== Available data
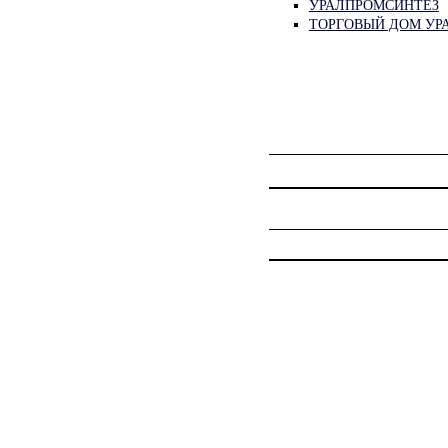
УРАЛПРОМСИНТЕЗ
ТОРГОВЫЙ ДОМ УР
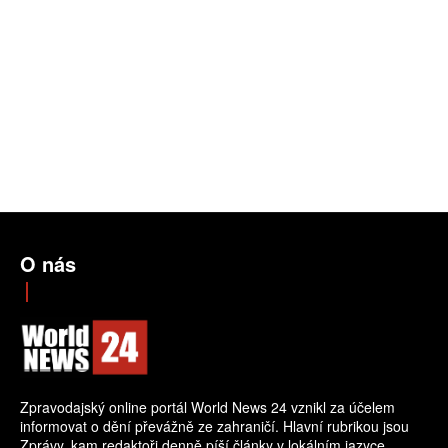
O nás
Zpravodajský online portál World News 24 vznikl za účelem
informovat o dění převážně ze zahraničí. Hlavní rubrikou jsou
Zprávy, kam redaktoři denně píší články v lokálním jazyce.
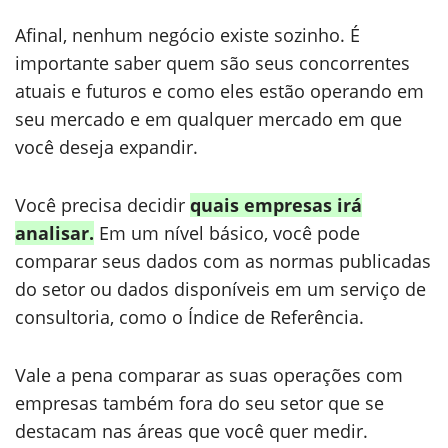
Afinal, nenhum negócio existe sozinho. É
importante saber quem são seus concorrentes
atuais e futuros e como eles estão operando em
seu mercado e em qualquer mercado em que
você deseja expandir.
Você precisa decidir
quais empresas irá
analisar.
Em um nível básico, você pode
comparar seus dados com as normas publicadas
do setor ou dados disponíveis em um serviço de
consultoria, como o Índice de Referência.
Vale a pena comparar as suas operações com
empresas também fora do seu setor que se
destacam nas áreas que você quer medir.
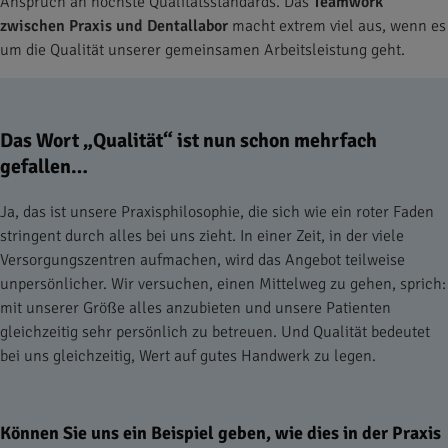
Anspruch an höchste Qualitätsstandards. Das
Teamwork
zwischen Praxis und Dentallabor
macht extrem viel aus, wenn es
um die Qualität unserer gemeinsamen Arbeitsleistung geht.
Das Wort „Qualität“ ist nun schon mehrfach
gefallen…
Ja, das ist unsere Praxisphilosophie, die sich wie ein roter Faden
stringent durch alles bei uns zieht. In einer Zeit, in der viele
Versorgungszentren aufmachen, wird das Angebot teilweise
unpersönlicher. Wir versuchen, einen Mittelweg zu gehen, sprich:
mit unserer Größe alles anzubieten und unsere Patienten
gleichzeitig sehr persönlich zu betreuen. Und Qualität bedeutet
bei uns gleichzeitig, Wert auf gutes Handwerk zu legen.
Können Sie uns ein Beispiel geben, wie dies in der Praxis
====
● Prompt: Set down exactly what runs from the line with "Versorgungszentren aufmachen, wird" to the last line of the data above, including both of those lines and no others.

● Reply to the task:
Versorgungszentren aufmachen, wird das Angebot teilweise
unpersönlicher. Wir versuchen, einen Mittelweg zu gehen, sprich:
mit unserer Größe alles anzubieten und unsere Patienten
gleichzeitig sehr persönlich zu betreuen. Und Qualität bedeutet
bei uns gleichzeitig, Wert auf gutes Handwerk zu legen.
Können Sie uns ein Beispiel geben, wie dies in der Praxis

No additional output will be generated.